From partnering with an organization that provides transgender surgeries and abortion services, to revising its policy on who can receive Communion, leaders in the faith community are concerned about prominent forces within the Catholic Church that appear to be compromising and even partnering with those who espouse a radically pro-abortion, pro-transgender ideology.
According to Michael Hichborn president of the Lepanto Institute, “there is an attempt to transition” the Church.
As explained on its website, “The Lepanto Institute for the Restoration of All Things in Christ is a research and education organization dedicated to the defense of the Catholic Church against assaults from without as well as from within.”
Abortion
The most astonishing shift in the Catholic Church may have to do with abortion. Although the Church’s official stance on abortion has never changed, critics point to a new willingness by individuals high in the Church to compromise with organizations and individuals who publicly espouse or promote abortion.The most recent example is the partnering of a huge Catholic health care network with a women’s health organization that has publicly advertised its goal of providing abortion services.
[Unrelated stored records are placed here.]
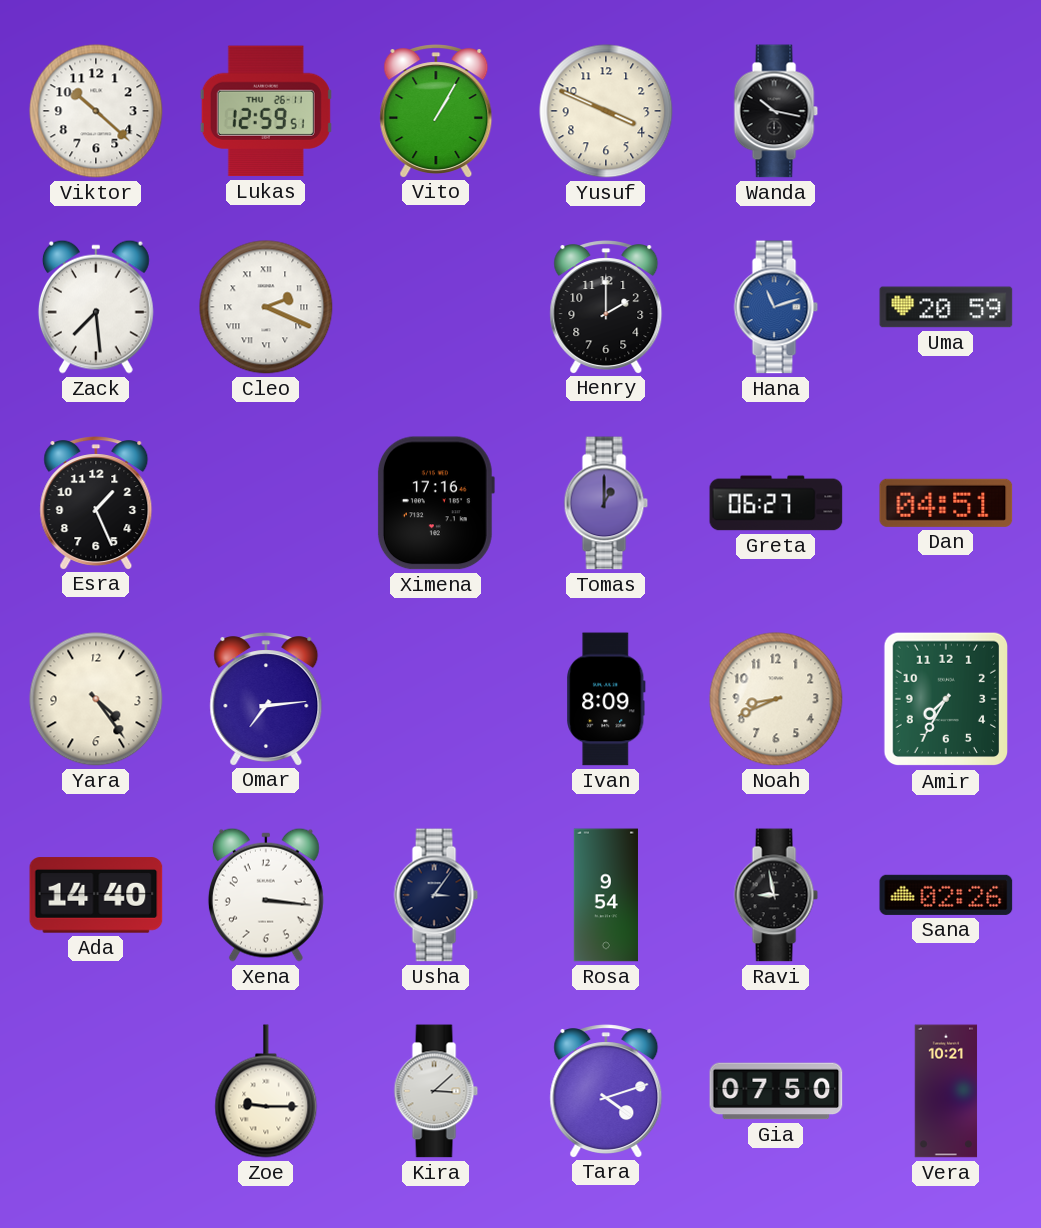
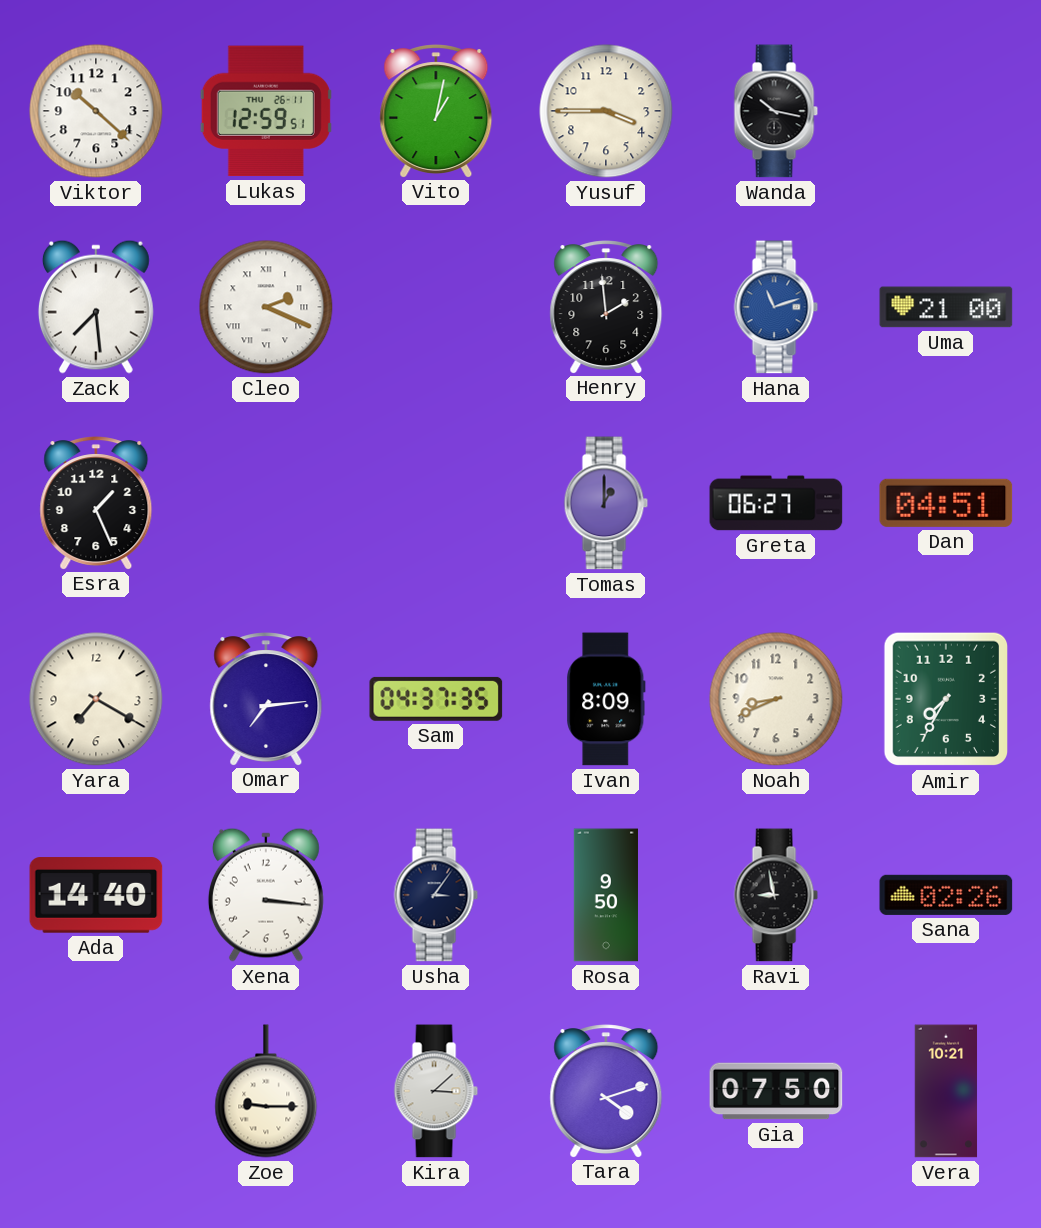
Vito: 1:05 -> 1:02
Yusuf: 3:49 -> 3:45
Henry: 2:00 -> 1:59
Uma: 20:59 -> 21:00
Ximena: 17:16 -> none
Yara: 4:24 -> 7:20
Sam: none -> 04:37
Rosa: 9:54 -> 9:50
CommonSpirit Health is the world’s largest Catholic health care network and the second-largest nonprofit hospital system in the United States.
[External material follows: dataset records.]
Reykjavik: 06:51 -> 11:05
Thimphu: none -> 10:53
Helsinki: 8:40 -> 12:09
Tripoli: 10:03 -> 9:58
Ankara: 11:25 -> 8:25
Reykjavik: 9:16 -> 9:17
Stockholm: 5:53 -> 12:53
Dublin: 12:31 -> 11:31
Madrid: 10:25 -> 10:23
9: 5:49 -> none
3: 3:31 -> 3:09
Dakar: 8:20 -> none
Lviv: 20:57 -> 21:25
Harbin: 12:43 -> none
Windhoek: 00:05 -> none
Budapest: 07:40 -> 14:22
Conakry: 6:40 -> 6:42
CommonSpirit announced its partnership with Tia Women’s Health on March 31, 2021, calling the union a “first-of-its-kind partnership to create a new front door to healthcare for women.”
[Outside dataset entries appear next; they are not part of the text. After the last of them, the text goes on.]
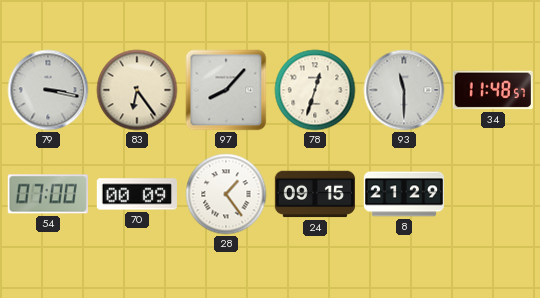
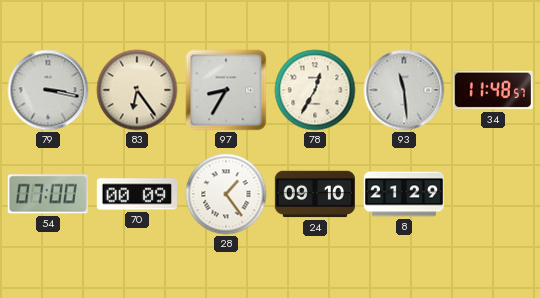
97: 8:07 -> 8:35
78: 12:33 -> 12:35
93: 11:30 -> 11:29
24: 09:15 -> 09:10
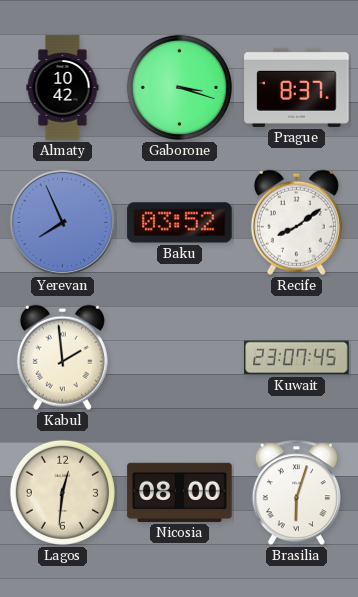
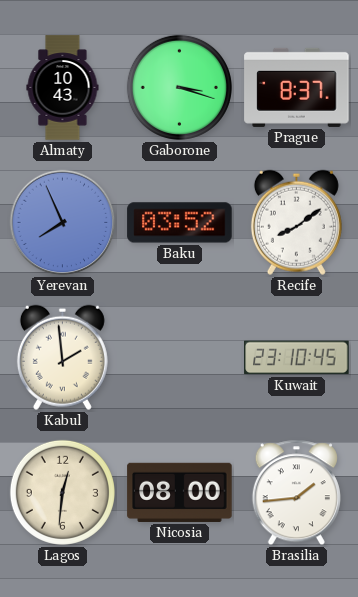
Almaty: 10:42 -> 10:43
Kuwait: 23:07 -> 23:10
Brasilia: 6:03 -> 1:44
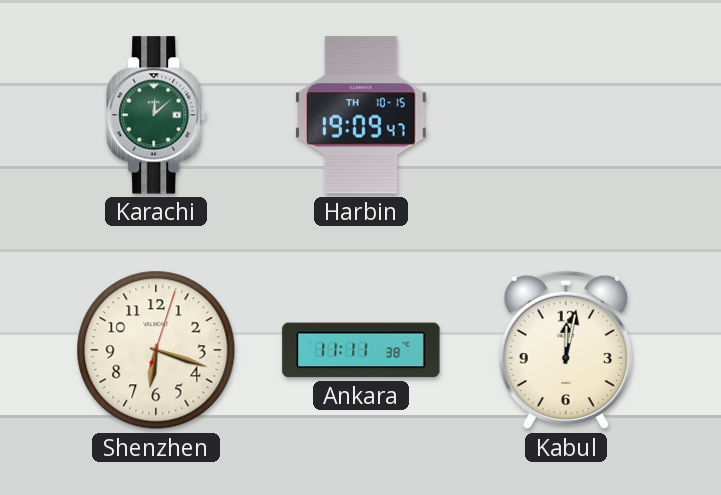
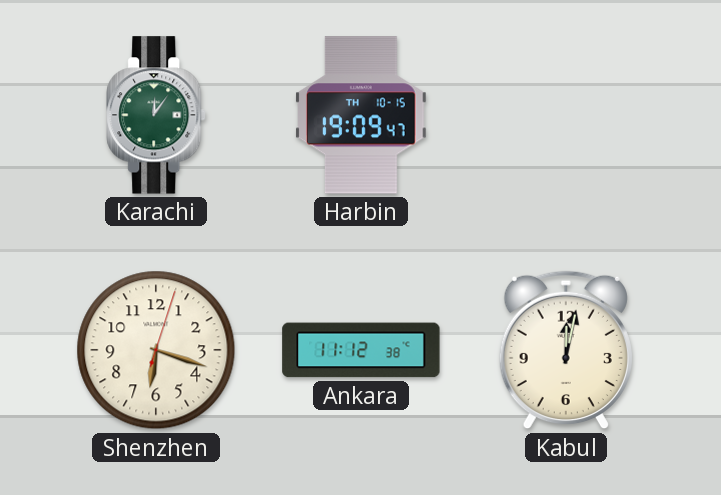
Karachi: 12:08 -> 12:06
Ankara: 11:11 -> 11:12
As the press release explained, “The initial Tia-CommonSpirit pilot” would launch virtually in Spring 2021, followed by a “brick-and-mortar” clinic in Phoenix “with expansions in Arizona and other CommonSpirit markets over the next few years.”
Two years prior, “Ask Tia” appears to have telegraphed its plan to use the pending union to provide abortion services.
In a March 31, 2021 statement by CommonSpirit, Carolyn Witte, the co-founder and CEO of Tia, was quoted saying CommonSpirit is “the ideal partner” to help Tia spread its “model” to a national level and enable them to be recognized for “clinical excellence, and an industry-leading commitment to health equity.”
Transgender Services
As the National Catholic Register reported on July 13, the United States Conference of Catholic Bishops (USCCB) asked its Committee on Doctrine to address the issue of transgender surgeries and hormone treatments—and their incompatibility with Church teaching—for an update to the bishops’ “Ethical and Religious Directives for Catholic Health Care Services" (ERD) (pdf).The report identified 45 facilities, operating as subsidiaries of CommonSpirit under the names Dignity Health and Virginia Mason Franciscan Health, that provide one or more services including transgender care, sex-change surgeries, employee health care benefits that cover such services, abortion, contraception, or surgical sterilization.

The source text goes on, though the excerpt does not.